Transdifferentiation of erythroblasts to megakaryocytes using FLI1 and ERG transcription factors.

Abstract

Platelet transfusion has been widely used to prevent and treat life-threatening thrombocytopenia; however, preparation of a unit of concentrated platelet for transfusion requires at least 4-6 units of whole blood. At present, a platelet unit from a single donor can be prepared using apheresis, but lack of donors is still a major problem. Several approaches to produce platelets from other sources, such as haematopoietic stem cells and pluripotent stem cells, have been attempted but the system is extremely complicated, time-consuming and expensive. We now report a novel and simpler technology to obtain platelets using transdifferentiation of human bone marrow erythroblasts to megakaryocytes with overexpression of the FLI1 and ERG genes.
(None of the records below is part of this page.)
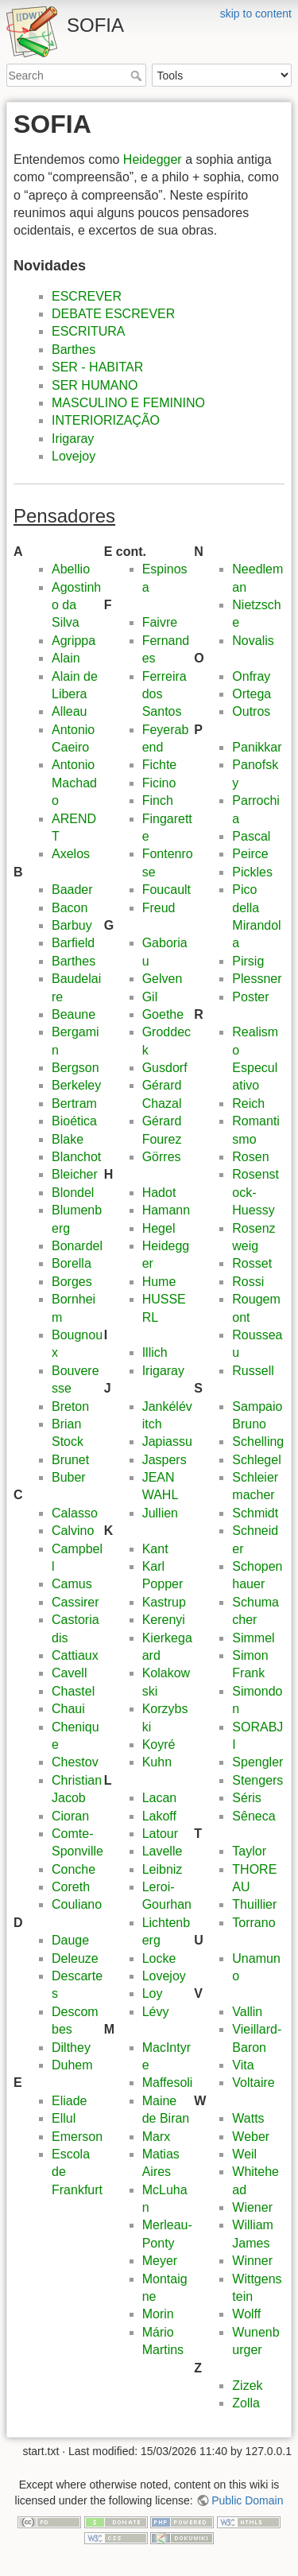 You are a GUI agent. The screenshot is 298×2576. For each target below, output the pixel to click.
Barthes (73, 349)
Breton (70, 1406)
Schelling (258, 1441)
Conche (73, 1869)
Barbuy (72, 925)
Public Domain (247, 2500)
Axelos (71, 854)
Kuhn (157, 1762)
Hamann (166, 1210)
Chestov (75, 1762)
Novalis (252, 640)
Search (137, 75)
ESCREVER (87, 296)
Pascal (251, 836)
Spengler (257, 1762)
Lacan (159, 1798)
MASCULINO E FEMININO (128, 403)
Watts (248, 2118)
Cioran (70, 1816)
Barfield (73, 943)
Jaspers (164, 1460)
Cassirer (75, 1602)
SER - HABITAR (97, 367)
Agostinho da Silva (76, 605)
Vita (242, 2065)
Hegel (159, 1228)
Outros (251, 711)
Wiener (252, 2207)
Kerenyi (163, 1619)
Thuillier (254, 1904)
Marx (156, 2136)
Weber (250, 2136)
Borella (71, 1263)
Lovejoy (73, 456)
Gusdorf (165, 1067)
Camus (72, 1584)
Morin (158, 2314)
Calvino (73, 1530)
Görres (161, 1157)
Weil (244, 2154)
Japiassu (167, 1441)
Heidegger (152, 159)
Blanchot (76, 1157)
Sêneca (253, 1816)
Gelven (162, 978)
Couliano (77, 1904)
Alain (66, 658)
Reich (248, 1103)
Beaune (73, 1014)
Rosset (252, 1263)
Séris (246, 1798)
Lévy (155, 2011)
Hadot (159, 1192)
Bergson (75, 1067)
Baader (72, 889)
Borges (72, 1281)
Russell (252, 1370)
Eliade (69, 2101)
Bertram (74, 1103)
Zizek (247, 2385)
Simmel (253, 1638)
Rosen (250, 1157)
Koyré (159, 1744)
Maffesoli (167, 2082)
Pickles (252, 872)
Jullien (160, 1513)
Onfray (251, 676)
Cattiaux (75, 1655)
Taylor (249, 1851)
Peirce (250, 854)
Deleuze (75, 1958)
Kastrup (164, 1602)
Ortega (251, 694)
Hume (159, 1281)
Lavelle (162, 1851)
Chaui (68, 1708)
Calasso (75, 1513)
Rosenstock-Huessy (255, 1192)
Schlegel (256, 1460)
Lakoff (159, 1816)
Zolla (246, 2403)
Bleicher (75, 1174)
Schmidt (255, 1513)
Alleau (69, 711)
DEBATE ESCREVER (113, 314)
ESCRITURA (88, 331)
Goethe (163, 1014)
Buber (69, 1477)
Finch (157, 800)
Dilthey (71, 2047)
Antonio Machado (74, 782)
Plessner (256, 978)
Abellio (71, 569)
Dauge (70, 1940)
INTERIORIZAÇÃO (106, 420)
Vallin (247, 2011)
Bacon (69, 908)
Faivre (159, 622)
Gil (150, 997)
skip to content (256, 13)
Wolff (246, 2314)
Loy (152, 1993)
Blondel (73, 1192)
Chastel (73, 1691)
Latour (160, 1833)
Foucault (166, 889)
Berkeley (76, 1085)
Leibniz (162, 1869)
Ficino (159, 783)
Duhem (72, 2065)
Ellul (63, 2118)
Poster (250, 997)
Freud (159, 908)
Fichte (159, 764)
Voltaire (253, 2082)
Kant (155, 1549)
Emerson (77, 2136)
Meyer (159, 2260)
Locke (159, 1958)
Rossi (248, 1281)
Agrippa (73, 640)
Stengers (257, 1780)
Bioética (74, 1121)
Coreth (71, 1887)
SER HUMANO (94, 385)
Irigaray (73, 438)
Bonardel (77, 1246)
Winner (252, 2260)
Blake (67, 1139)
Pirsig (248, 961)
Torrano (253, 1922)
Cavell (69, 1673)
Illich (155, 1352)
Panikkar (256, 747)
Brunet (70, 1460) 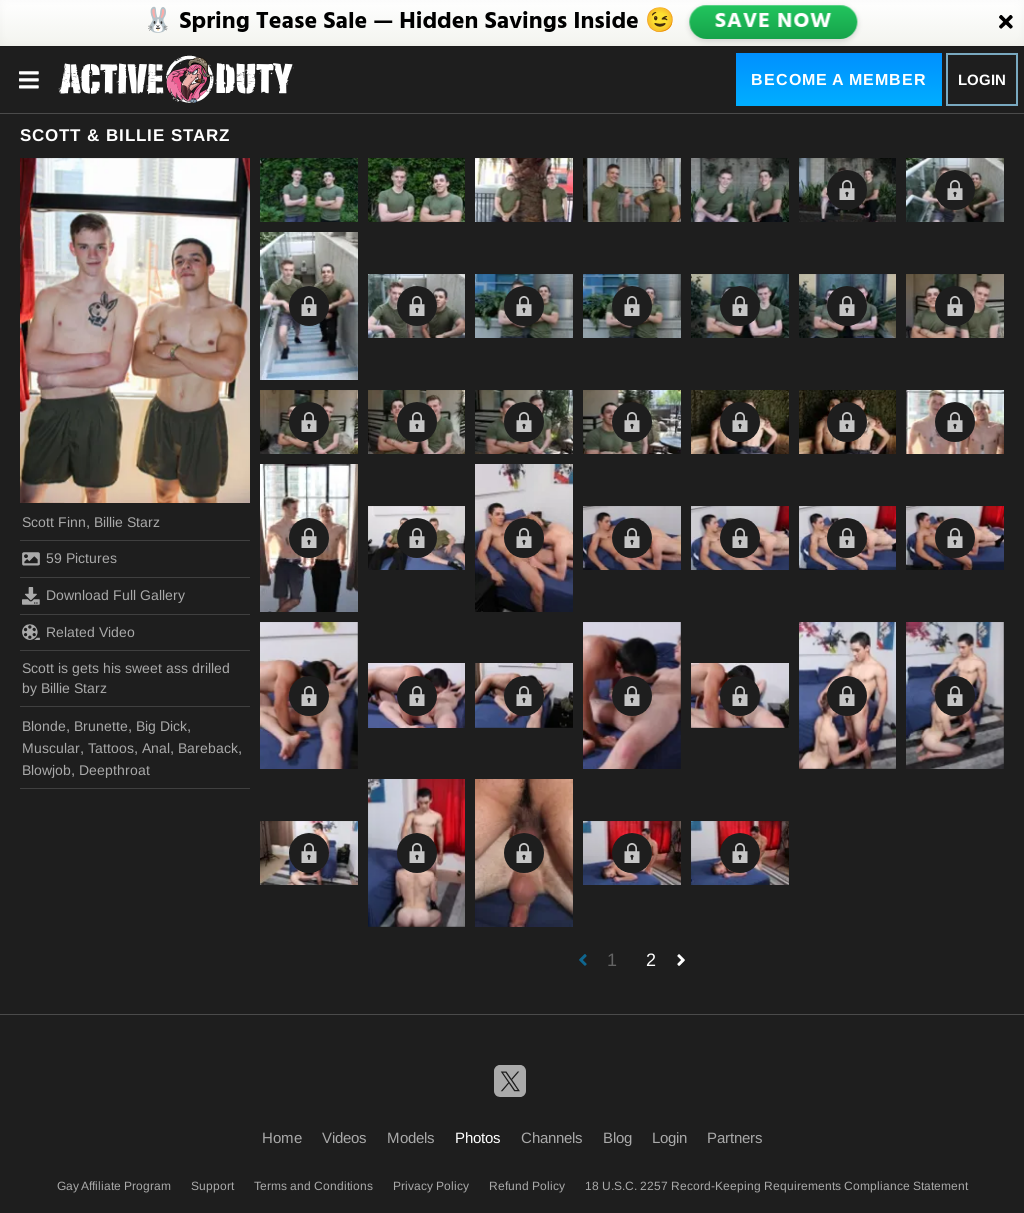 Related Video (78, 632)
The obtained transdifferentiated erythroblasts (both from CD71+ and GPA+ erythroblast subpopulations) exhibit typical features of megakaryocytes including morphology, expression of specific genes (cMPL and TUBB1) and a marker protein (CD41). They also have the ability to generate megakaryocytic CFU in culture and produce functional platelets, which aggregate with normal human platelets to form a normal-looking clot. Overexpression of FLI1 and ERG genes is sufficient to transdifferentiate erythroblasts to megakaryocytes that can produce functional platelets.